Directions for this task:
Exact copy, no pictures: output all the records that follow.

Given entries:
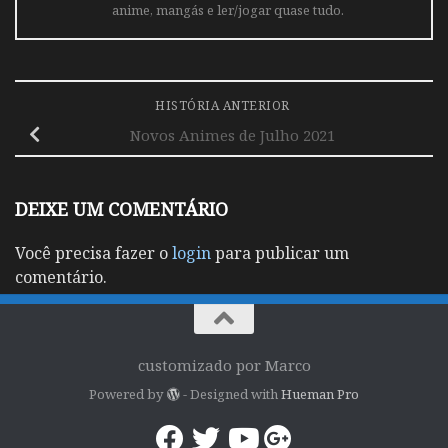
anime, mangás e ler/jogar quase tudo.
HISTÓRIA ANTERIOR
Novos Animes de Julho 2021
DEIXE UM COMENTÁRIO
Você precisa fazer o
login
para publicar um
comentário.
customizado por Marco
Powered by
- Designed with
Hueman Pro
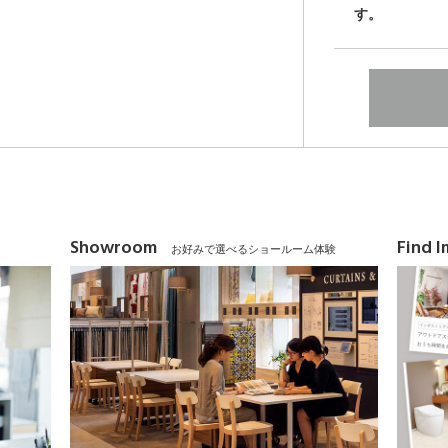
す。
Showroom
Find 
お好みで選べるショールーム体験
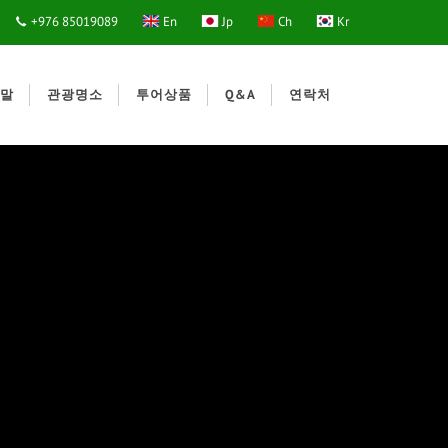
+976 85019089
En
Jp
Ch
Kr
말
관광명소
투어상품
Q&A
연락처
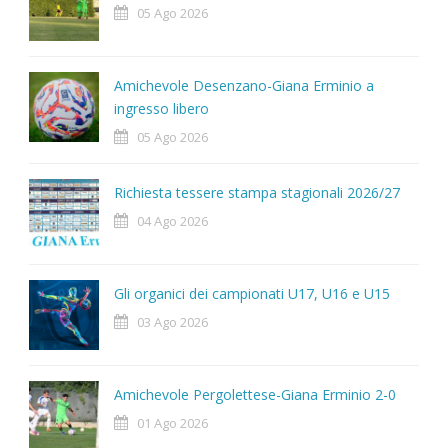
05 Ago 2026
Amichevole Desenzano-Giana Erminio a
ingresso libero
05 Ago 2026
Richiesta tessere stampa stagionali 2026/27
04 Ago 2026
Gli organici dei campionati U17, U16 e U15
03 Ago 2026
Amichevole Pergolettese-Giana Erminio 2-0
01 Ago 2026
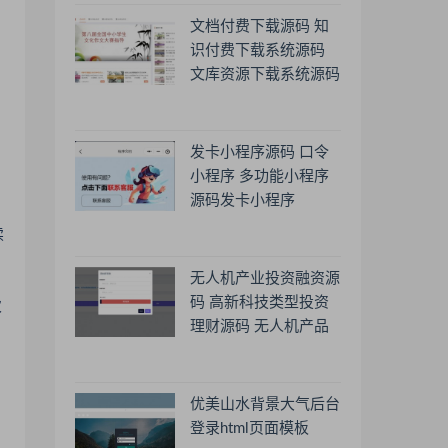
文档付费下载源码 知
识付费下载系统源码
文库资源下载系统源码
发卡小程序源码 口令
小程序 多功能小程序
源码发卡小程序
续
无人机产业投资融资源
码 高新科技类型投资
次
理财源码 无人机产品
理财源码 投资理财系
统源码
优美山水背景大气后台
登录html页面模板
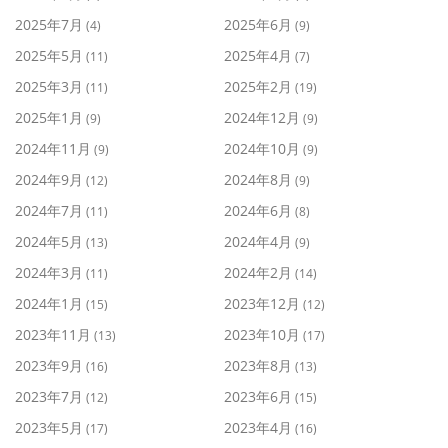
2025年7月
2025年6月
(4)
(9)
2025年5月
2025年4月
(11)
(7)
2025年3月
2025年2月
(11)
(19)
2025年1月
2024年12月
(9)
(9)
2024年11月
2024年10月
(9)
(9)
2024年9月
2024年8月
(12)
(9)
2024年7月
2024年6月
(11)
(8)
2024年5月
2024年4月
(13)
(9)
2024年3月
2024年2月
(11)
(14)
2024年1月
2023年12月
(15)
(12)
2023年11月
2023年10月
(13)
(17)
2023年9月
2023年8月
(16)
(13)
2023年7月
2023年6月
(12)
(15)
2023年5月
2023年4月
(17)
(16)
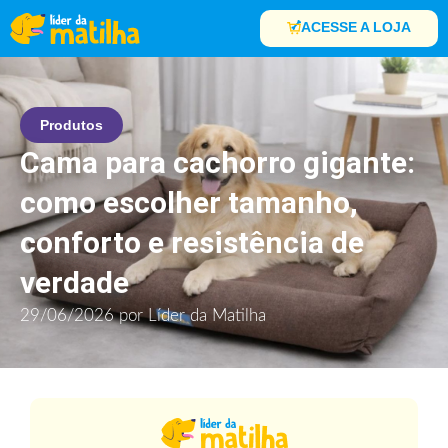
ACESSE A LOJA
Produtos
Cama para cachorro gigante:
como escolher tamanho,
conforto e resistência de
verdade
29/06/2026
por
Líder da Matilha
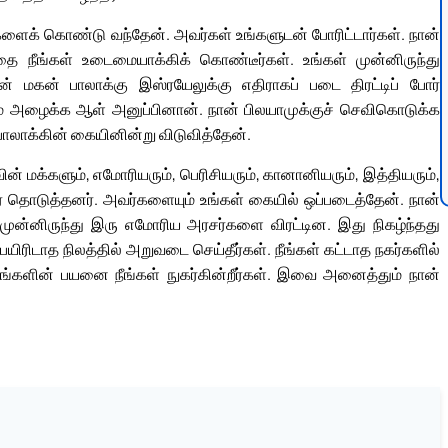
ங்களைக் கொண்டு வந்தேன். அவர்கள் உங்களுடன் போரிட்டார்கள். நான்
 நீங்கள் உடைமையாக்கிக் கொண்டீர்கள். உங்கள் முன்னிருந்து
 மகன் பாலாக்கு இஸ்ரயேலுக்கு எதிராகப் படை திரட்டிப் போர்
ை அழைக்க ஆள் அனுப்பினான். நான் பிலயாமுக்குச் செவிகொடுக்க
ாலாக்கின் கையினின்று விடுவித்தேன்.
ின் மக்களும், எமோரியரும், பெரிசியரும், கானானியரும், இத்தியரும்,
 போர் தொடுத்தனர். அவர்களையும் உங்கள் கையில் ஒப்படைத்தேன். நான்
ன்னிருந்து இரு எமோரிய அரசர்களை விரட்டின. இது நிகழ்ந்தது
 பயிரிடாத நிலத்தில் அறுவடை செய்தீர்கள். நீங்கள் கட்டாத நகர்களில்
ட்டங்களின் பயனை நீங்கள் நுகர்கின்றீர்கள். இவை அனைத்தும் நான்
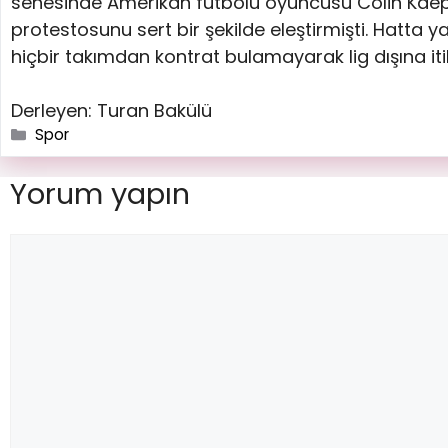
senesinde Amerikan futbolu oyuncusu Colin Kaeper
protestosunu sert bir şekilde eleştirmişti. Hatta
hiçbir takımdan kontrat bulamayarak lig dışına itil
Derleyen: Turan Bakülü
Spor
Yorum yapın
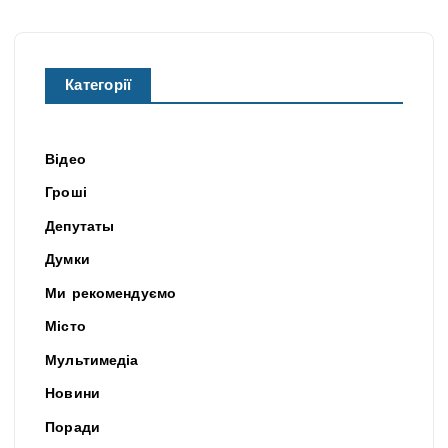
Категорії
Відео
Гроші
Депутаты
Думки
Ми рекомендуємо
Місто
Мультимедіа
Новини
Поради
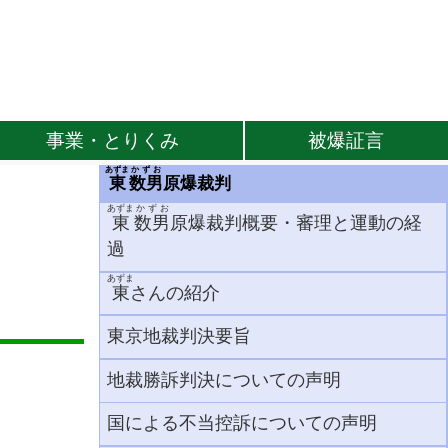
事業・とりくみ
被爆証言
あずま
かずお
東
数男
原爆裁判
あずま
かずお
東
数男
原爆裁判概要・審理と運動の経
過
あずま
東
さんの紹介
東京地裁判決要旨
地裁勝訴判決についての声明
国による不当控訴についての声明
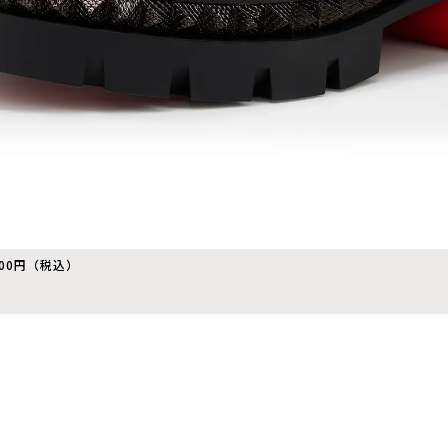
00円（税込）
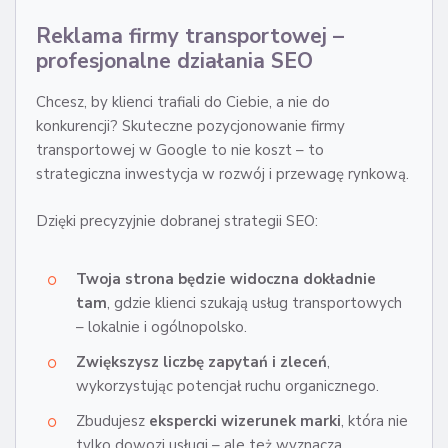
Reklama firmy transportowej –
profesjonalne działania SEO
Chcesz, by klienci trafiali do Ciebie, a nie do
konkurencji? Skuteczne pozycjonowanie firmy
transportowej w Google to nie koszt – to
strategiczna inwestycja w rozwój i przewagę rynkową.
Dzięki precyzyjnie dobranej strategii SEO:
Twoja strona będzie widoczna dokładnie
tam
, gdzie klienci szukają usług transportowych
– lokalnie i ogólnopolsko.
Zwiększysz liczbę zapytań i zleceń
,
wykorzystując potencjał ruchu organicznego.
Zbudujesz
ekspercki wizerunek marki
, która nie
tylko dowozi usługi – ale też wyznacza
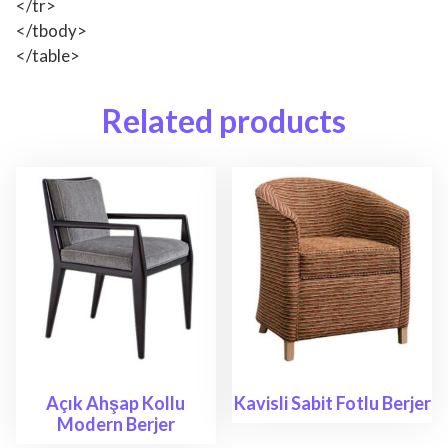
</tr>
</tbody>
</table>
Related products
Açık Ahşap Kollu
Kavisli Sabit Fotlu Berjer
Modern Berjer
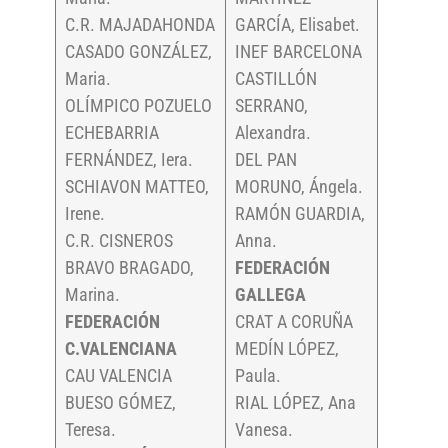
C.R. MAJADAHONDA
GARCÍA, Elisabet.
CASADO GONZÁLEZ,
INEF BARCELONA
Maria.
CASTILLÓN
OLÍMPICO POZUELO
SERRANO,
ECHEBARRIA
Alexandra.
FERNÁNDEZ, Iera.
DEL PAN
SCHIAVON MATTEO,
MORUNO, Ángela.
Irene.
RAMÓN GUARDIA,
C.R. CISNEROS
Anna.
BRAVO BRAGADO,
FEDERACIÓN
Marina.
GALLEGA
FEDERACIÓN
CRAT A CORUÑA
C.VALENCIANA
MEDÍN LÓPEZ,
CAU VALENCIA
Paula.
BUESO GÓMEZ,
RIAL LÓPEZ, Ana
Teresa.
Vanesa.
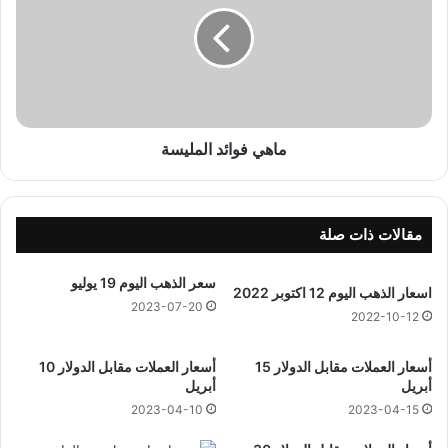
ه
ر
ي
م
ف
1
و
4
ا
4
ئ
4
د
ه
ا
ماهي فوائد المليسة
ج
ل
ر
م
ي
ل
ي
مقالات ذات صلة
س
ة
سعر الذهب اليوم 19 يوليو
اسعار الذهب اليوم 12 اكتوبر 2022
2023-07-20
2022-10-12
أسعار العملات مقابل الدولار 15
أسعار العملات مقابل الدولار 10
أبريل
أبريل
2023-04-10
2023-04-15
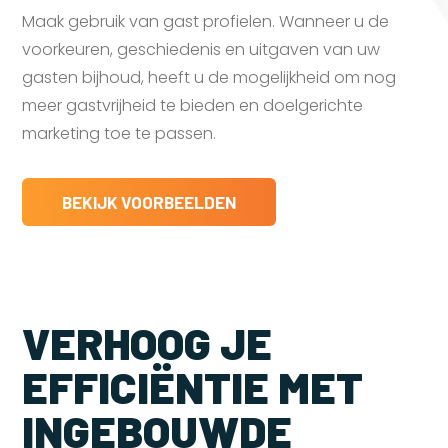
Maak gebruik van gast profielen. Wanneer u de
voorkeuren, geschiedenis en uitgaven van uw
gasten bijhoud, heeft u de mogelijkheid om nog
meer gastvrijheid te bieden en doelgerichte
marketing toe te passen.
BEKIJK VOORBEELDEN
VERHOOG JE
EFFICIËNTIE MET
INGEBOUWDE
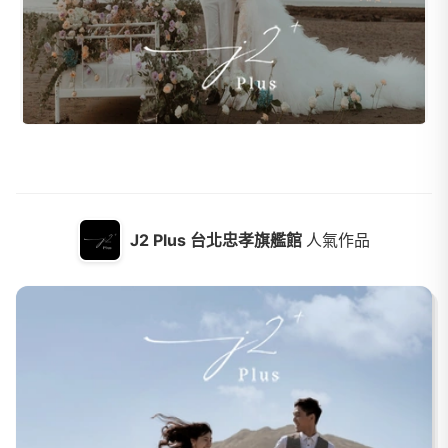
J2 Plus 台北忠孝旗艦館
人氣作品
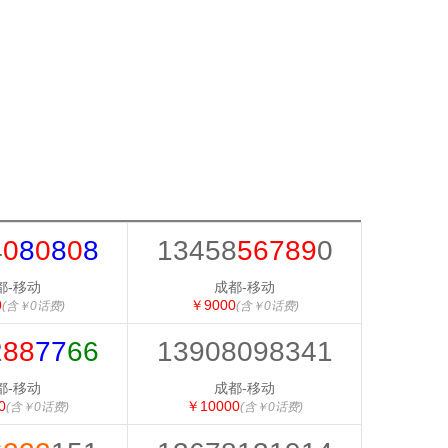
4
0
8
0
8
0
8
13458
56789
0
都-移动
成都-移动
0
￥9000
(含￥0话费)
(含￥0话费)
2
88
77
66
13908098341
都-移动
成都-移动
0
￥10000
(含￥0话费)
(含￥0话费)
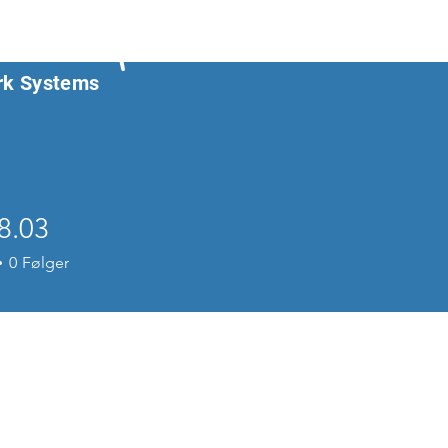
 work flow
rk Systems
8.03
3
0
Følger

Answer space:
anime, mangás e ler/jogar quase tudo.
HISTÓRIA ANTERIOR
Novos Animes de Julho 2021
DEIXE UM COMENTÁRIO
Você precisa fazer o
login
para publicar um
comentário.
customizado por Marco
Powered by
- Designed with
Hueman Pro
す。
Showroom
Find 
お好みで選べるショールーム体験
+976 85019089
En
Jp
Ch
Kr
말
관광명소
투어상품
Q&A
연락처
05 Ago 2026
Amichevole Desenzano-Giana Erminio a
ingresso libero
05 Ago 2026
Richiesta tessere stampa stagionali 2026/27
04 Ago 2026
Gli organici dei campionati U17, U16 e U15
03 Ago 2026
Amichevole Pergolettese-Giana Erminio 2-0
01 Ago 2026
文档付费下载源码 知
识付费下载系统源码
文库资源下载系统源码
发卡小程序源码 口令
小程序 多功能小程序
源码发卡小程序
续
无人机产业投资融资源
码 高新科技类型投资
次
理财源码 无人机产品
理财源码 投资理财系
统源码
优美山水背景大气后台
登录html页面模板
2025年7月
2025年6月
(4)
(9)
2025年5月
2025年4月
(11)
(7)
2025年3月
2025年2月
(11)
(19)
2025年1月
2024年12月
(9)
(9)
2024年11月
2024年10月
(9)
(9)
2024年9月
2024年8月
(12)
(9)
2024年7月
2024年6月
(11)
(8)
2024年5月
2024年4月
(13)
(9)
2024年3月
2024年2月
(11)
(14)
2024年1月
2023年12月
(15)
(12)
2023年11月
2023年10月
(13)
(17)
2023年9月
2023年8月
(16)
(13)
2023年7月
2023年6月
(12)
(15)
2023年5月
2023年4月
(17)
(16)
ACESSE A LOJA
Produtos
Cama para cachorro gigante:
como escolher tamanho,
conforto e resistência de
verdade
29/06/2026
por
Líder da Matilha
ங்களைக் கொண்டு வந்தேன். அவர்கள் உங்களுடன் போரிட்டார்கள். நான்
 நீங்கள் உடைமையாக்கிக் கொண்டீர்கள். உங்கள் முன்னிருந்து
 மகன் பாலாக்கு இஸ்ரயேலுக்கு எதிராகப் படை திரட்டிப் போர்
ை அழைக்க ஆள் அனுப்பினான். நான் பிலயாமுக்குச் செவிகொடுக்க
ாலாக்கின் கையினின்று விடுவித்தேன்.
ின் மக்களும், எமோரியரும், பெரிசியரும், கானானியரும், இத்தியரும்,
 போர் தொடுத்தனர். அவர்களையும் உங்கள் கையில் ஒப்படைத்தேன். நான்
ன்னிருந்து இரு எமோரிய அரசர்களை விரட்டின. இது நிகழ்ந்தது
 பயிரிடாத நிலத்தில் அறுவடை செய்தீர்கள். நீங்கள் கட்டாத நகர்களில்
ட்டங்களின் பயனை நீங்கள் நுகர்கின்றீர்கள். இவை அனைத்தும் நான்
senesinde Amerikan futbolu oyuncusu Colin Kaeper
protestosunu sert bir şekilde eleştirmişti. Hatta
hiçbir takımdan kontrat bulamayarak lig dışına itil
Derleyen: Turan Bakülü
Spor
Yorum yapın
Категорії
Відео
Гроші
Депутаты
Думки
Ми рекомендуємо
Місто
Мультимедіа
Новини
Поради
事業・とりくみ
被爆証言
あずま
かずお
東
数男
原爆裁判
あずま
かずお
東
数男
原爆裁判概要・審理と運動の経
過
あずま
東
さんの紹介
東京地裁判決要旨
地裁勝訴判決についての声明
国による不当控訴についての声明
00円（税込）
Reklama firmy transportowej –
profesjonalne działania SEO
Chcesz, by klienci trafiali do Ciebie, a nie do
konkurencji? Skuteczne pozycjonowanie firmy
transportowej w Google to nie koszt – to
strategiczna inwestycja w rozwój i przewagę rynkową.
Dzięki precyzyjnie dobranej strategii SEO:
Twoja strona będzie widoczna dokładnie
tam
, gdzie klienci szukają usług transportowych
– lokalnie i ogólnopolsko.
Zwiększysz liczbę zapytań i zleceń
,
wykorzystując potencjał ruchu organicznego.
Zbudujesz
ekspercki wizerunek marki
, która nie
tylko dowozi usługi – ale też wyznacza
</tr>
</tbody>
</table>
Related products
Açık Ahşap Kollu
Kavisli Sabit Fotlu Berjer
Modern Berjer
C.R. MAJADAHONDA
GARCÍA, Elisabet.
CASADO GONZÁLEZ,
INEF BARCELONA
Maria.
CASTILLÓN
OLÍMPICO POZUELO
SERRANO,
ECHEBARRIA
Alexandra.
FERNÁNDEZ, Iera.
DEL PAN
SCHIAVON MATTEO,
MORUNO, Ángela.
Irene.
RAMÓN GUARDIA,
C.R. CISNEROS
Anna.
BRAVO BRAGADO,
FEDERACIÓN
Marina.
GALLEGA
FEDERACIÓN
CRAT A CORUÑA
C.VALENCIANA
MEDÍN LÓPEZ,
CAU VALENCIA
Paula.
BUESO GÓMEZ,
RIAL LÓPEZ, Ana
Teresa.
Vanesa.
ه
ر
ي
م
ف
1
و
4
ا
4
ئ
4
د
ه
ا
ماهي فوائد المليسة
ج
ل
ر
م
ي
ل
ي
مقالات ذات صلة
س
ة
سعر الذهب اليوم 19 يوليو
اسعار الذهب اليوم 12 اكتوبر 2022
2023-07-20
2022-10-12
أسعار العملات مقابل الدولار 15
أسعار العملات مقابل الدولار 10
أبريل
أبريل
2023-04-10
2023-04-15
Maak gebruik van gast profielen. Wanneer u de
voorkeuren, geschiedenis en uitgaven van uw
gasten bijhoud, heeft u de mogelijkheid om nog
meer gastvrijheid te bieden en doelgerichte
marketing toe te passen.
BEKIJK VOORBEELDEN
VERHOOG JE
EFFICIËNTIE MET
INGEBOUWDE
J2 Plus 台北忠孝旗艦館
人氣作品
4
0
8
0
8
0
8
13458
56789
0
都-移动
成都-移动
0
￥9000
(含￥0话费)
(含￥0话费)
2
88
77
66
13908098341
都-移动
成都-移动
0
￥10000
(含￥0话费)
(含￥0话费)
 work flow
rk Systems
8.03
3
0
Følger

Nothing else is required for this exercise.